If you’re considering becoming pregnant, you may be wondering what you should do to prepare your body.

If you’re on birth control, you’ll have to stop taking it at some point so that you can get pregnant. You should also begin taking prenatal vitamins, which are recommended before, during, and after pregnancy.

It’s important to note that you can take prenatal vitamins when you aren’t preparing for pregnancy, but they aren’t recommended for long-term use.

So, taking birth control and prenatal vitamins at the same time isn’t harmful, but it isn’t something you should do for a long period, either.

Keep reading to learn more about the benefits these vitamins offer, what to do about your birth control, and alternatives to consider.

You can choose from among a variety of birth control options if you’re looking to prevent pregnancy. These include:

  • barrier methods, such as condoms and diaphragms
  • implantable rods
  • intrauterine devices (IUDs)
  • hormonal birth control
  • permanent sterilization

These birth control methods vary in their effectiveness and in the ways they prevent pregnancy.

Hormonal birth control is one form of contraceptive that may be used to prevent pregnancy in people with ovaries and a uterus. Many types of hormonal birth control are available, including:

  • pills
  • injections
  • patches
  • vaginal rings

These options prevent ovulation, fertilization, the implantation of a fertilized egg, or some combination of these.

An injection of hormonal birth control like Depo-Provera has a use failure rate of 4 percent. Pills, patches, and vaginal rings containing hormonal birth control have a use failure rate of 7 percent. These are some of the most effective forms of birth control available.

If you stop using contraception, you may get pregnant — though the time it takes to get pregnant will be different for everyone. For example, some people may be able to conceive immediately after they stop taking the pill while for others conception may take longer.

If you’re trying to become pregnant, consider waiting until have you’ve had one natural period once you’re off the pill.

If you were taking a pill that prevented menstruation, your first period after you stop taking it is considered to be a withdrawal bleed. The following month’s period is considered your first natural period.

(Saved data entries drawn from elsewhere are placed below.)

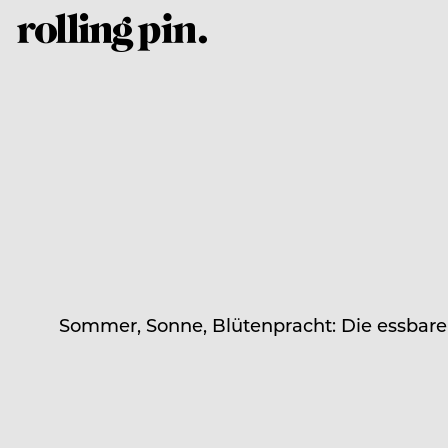
Sommer, Sonne, Blütenpracht: Die essbaren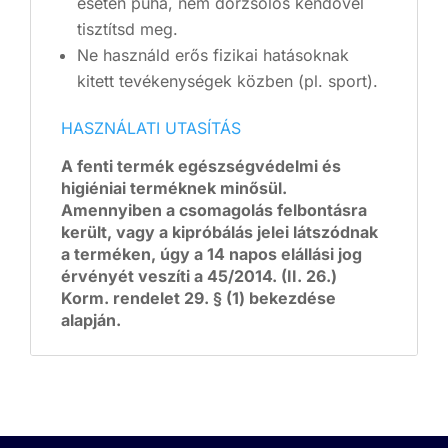
esetén puha, nem dörzsölős kendővel
tisztítsd meg.
Ne használd erős fizikai hatásoknak
kitett tevékenységek közben (pl. sport).
HASZNÁLATI UTASÍTÁS
A fenti termék egészségvédelmi és
higiéniai terméknek minősül.
Amennyiben a csomagolás felbontásra
került, vagy a kipróbálás jelei látszódnak
a terméken, úgy a 14 napos elállási jog
érvényét veszíti a 45/2014. (II. 26.)
Korm. rendelet 29. § (1) bekezdése
alapján.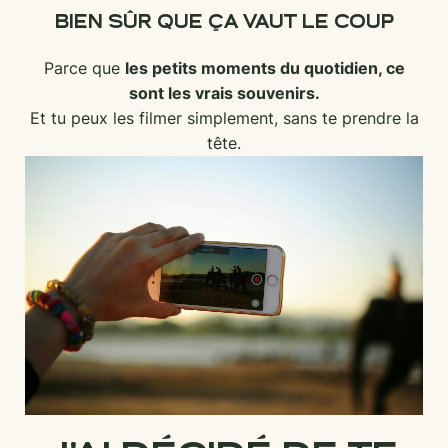
BIEN SÛR QUE ÇA VAUT LE COUP
Parce que
les petits moments du quotidien, ce
sont les vrais souvenirs.
Et tu peux les filmer simplement, sans te prendre la
tête.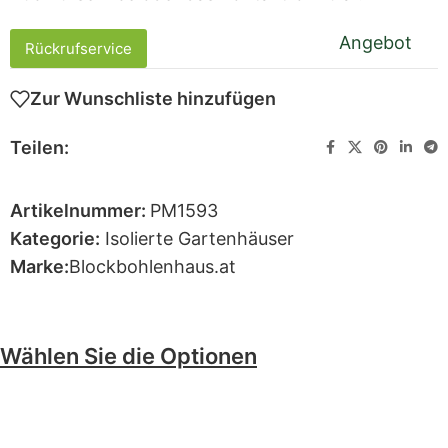
Angebot
Rückrufservice
Zur Wunschliste hinzufügen
Teilen:
Artikelnummer:
PM1593
Kategorie:
Isolierte Gartenhäuser
Marke:
Blockbohlenhaus.at
Wählen Sie die Optionen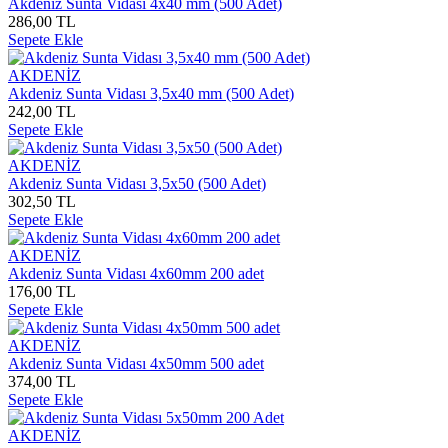
Akdeniz Sunta Vidası 4x40 mm (500 Adet)
286,00 TL
Sepete Ekle
AKDENİZ
Akdeniz Sunta Vidası 3,5x40 mm (500 Adet)
242,00 TL
Sepete Ekle
AKDENİZ
Akdeniz Sunta Vidası 3,5x50 (500 Adet)
302,50 TL
Sepete Ekle
AKDENİZ
Akdeniz Sunta Vidası 4x60mm 200 adet
176,00 TL
Sepete Ekle
AKDENİZ
Akdeniz Sunta Vidası 4x50mm 500 adet
374,00 TL
Sepete Ekle
AKDENİZ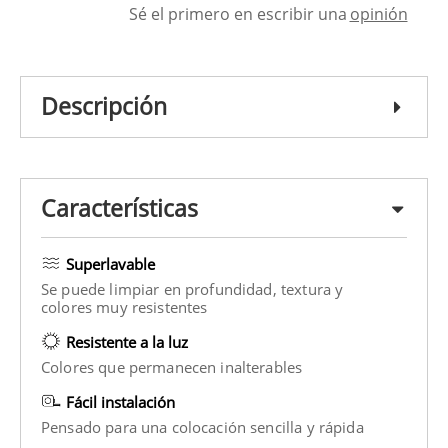
Sé el primero en escribir una
opinión
Descripción
Características
Superlavable
Se puede limpiar en profundidad, textura y
colores muy resistentes
Resistente a la luz
Colores que permanecen inalterables
Fácil instalación
Pensado para una colocación sencilla y rápida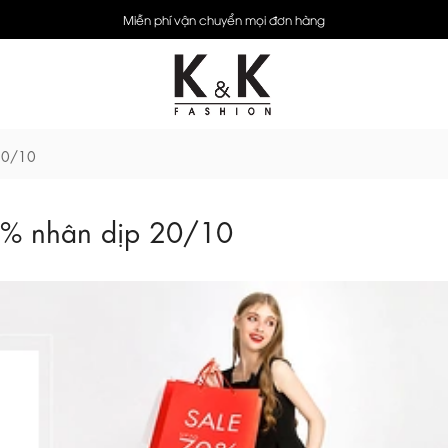
Miễn phí vận chuyển mọi đơn hàng
 20/10
0% nhân dịp 20/10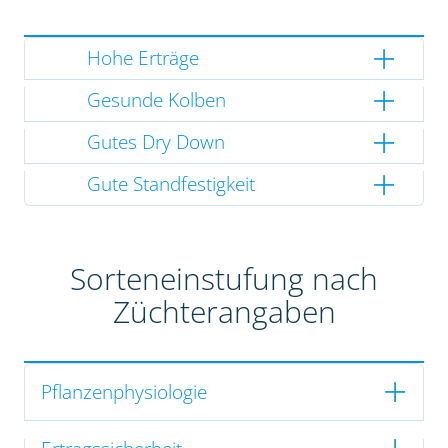
Hohe Erträge
Gesunde Kolben
Gutes Dry Down
Gute Standfestigkeit
Sorteneinstufung nach
Züchterangaben
Pflanzenphysiologie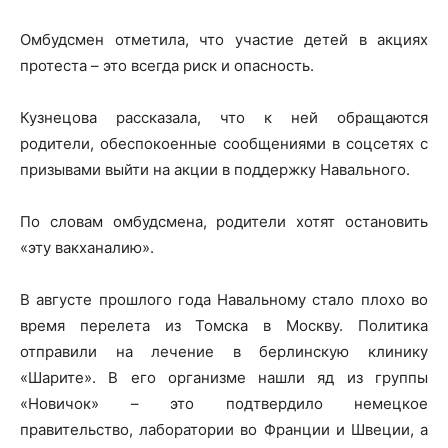
Омбудсмен отметила, что участие детей в акциях
протеста – это всегда риск и опасность.
Кузнецова рассказала, что к ней обращаются
родители, обеспокоенные сообщениями в соцсетях с
призывами выйти на акции в поддержку Навального.
По словам омбудсмена, родители хотят остановить
«эту вакханалию».
В августе прошлого года Навальному стало плохо во
время перелета из Томска в Москву. Политика
отправили на лечение в берлинскую клинику
«Шарите». В его организме нашли яд из группы
«Новичок» – это подтвердило немецкое
правительство, лаборатории во Франции и Швеции, а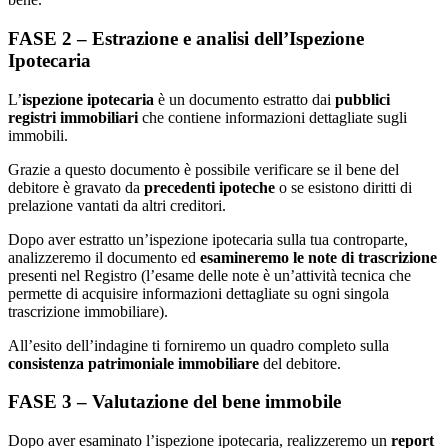
FASE 2 – Estrazione e analisi dell’Ispezione
Ipotecaria
L’
ispezione ipotecaria
è un documento estratto dai
pubblici
registri immobiliari
che contiene informazioni dettagliate sugli
immobili.
Grazie a questo documento è possibile verificare se il bene del
debitore è gravato da
precedenti ipoteche
o se esistono diritti di
prelazione vantati da altri creditori.
Dopo aver estratto un’ispezione ipotecaria sulla tua controparte,
analizzeremo il documento ed
esamineremo le note di trascrizione
presenti nel Registro (l’esame delle note è un’attività tecnica che
permette di acquisire informazioni dettagliate su ogni singola
trascrizione immobiliare).
All’esito dell’indagine ti forniremo un quadro completo sulla
consistenza patrimoniale immobiliare
del debitore.
FASE 3 – Valutazione del bene immobile
Dopo aver esaminato l’ispezione ipotecaria, realizzeremo un
report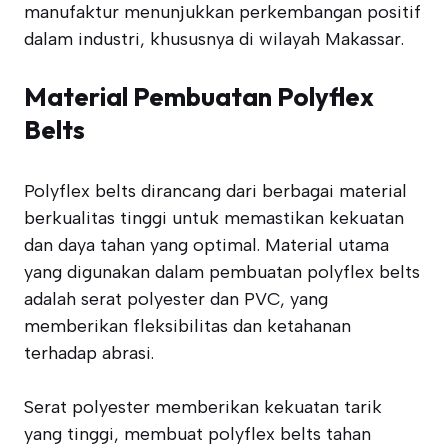
manufaktur menunjukkan perkembangan positif
dalam industri, khususnya di wilayah Makassar.
Material Pembuatan Polyflex
Belts
Polyflex belts dirancang dari berbagai material
berkualitas tinggi untuk memastikan kekuatan
dan daya tahan yang optimal. Material utama
yang digunakan dalam pembuatan polyflex belts
adalah serat polyester dan PVC, yang
memberikan fleksibilitas dan ketahanan
terhadap abrasi.
Serat polyester memberikan kekuatan tarik
yang tinggi, membuat polyflex belts tahan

If you had a monthly period while you were on the pill, your first period after the pill is considered a natural period.

If you’re planning to become pregnant, a healthcare professional will recommend that you begin taking a prenatal vitamin. You should start taking one with folic acid 3 months before trying to conceive.

Prenatal vitamins contain extra amounts of folic acid, iron, and calcium needed during pregnancy. These are important during pregnancy for several reasons:

  • Folic acid prevents neural tube defects.
  • Iron helps a baby’s growth and development.
  • Calcium and vitamin D contribute to healthy bone growth, especially during the third trimester.

Prenatal vitamins are available over the counter and can contain other supplements.

This includes omega-3 fatty acids, which are a component of docosahexaenoic acid (DHA). DHA supports brain development and neurological function. It’s recommended that people who are pregnant or nursing take at least 200 milligrams of DHA per day, according to 2008 research.

A healthcare professional may also recommend a specific vitamin for your health needs.

Prenatal vitamins may cause some people to feel queasy or constipated. You can do the following to avoid these symptoms:

  • Drink plenty of fluids.
  • Eat extra fiber.
  • Exercise daily if your healthcare provider approves of it.
  • Use a stool softener if your doctor recommends it.

Talk with a healthcare professional if you’re unable to take a recommended prenatal vitamin for any reason. They may be able to suggest another option.

If you’re planning to become pregnant, there may be a time when taking birth control and prenatal vitamins overlap.

This is reasonable, depending on where you are in planning your pregnancy. You can conceive any time after stopping birth control and may begin taking prenatal vitamins up to 3 months in advance of trying to conceive.

You shouldn’t take prenatal vitamins indefinitely, though. If you’re taking prenatal vitamins because you’re thinking about conceiving but are still on birth control, you should ask a healthcare professional about other vitamin options.

Prenatal vitamins aren’t recommended for long-term use for the following reasons:

  • Too much folic acid can mask the symptoms of a B12 vitamin deficiency. This can delay diagnosis and treatment.
  • Too much iron can build up in your body, leading to constipation, nausea, and diarrhea. In rare cases, more serious buildups can lead to death.
  • Too little calcium can put you at risk of osteoporosis and other health issues. Prenatal vitamins are only intended to supplement typical calcium intake. You may need additional calcium if you’ve been relying on vitamins to meet your daily calcium requirement.

If pregnancy isn’t something that’s in your future, talk with a healthcare professional about what vitamins may be best for you. In many cases, taking a multivitamin isn’t necessary if you eat a nutritious, balanced diet.

Both birth control and prenatal vitamins are important for different reasons. If you’re planning to become pregnant, you should stop birth control and begin taking a prenatal vitamin. But speak with your healthcare provider about what the best options are for you.

If you’re looking for a long-term vitamin while you’re on birth control, speak with a healthcare professional about the best options for you.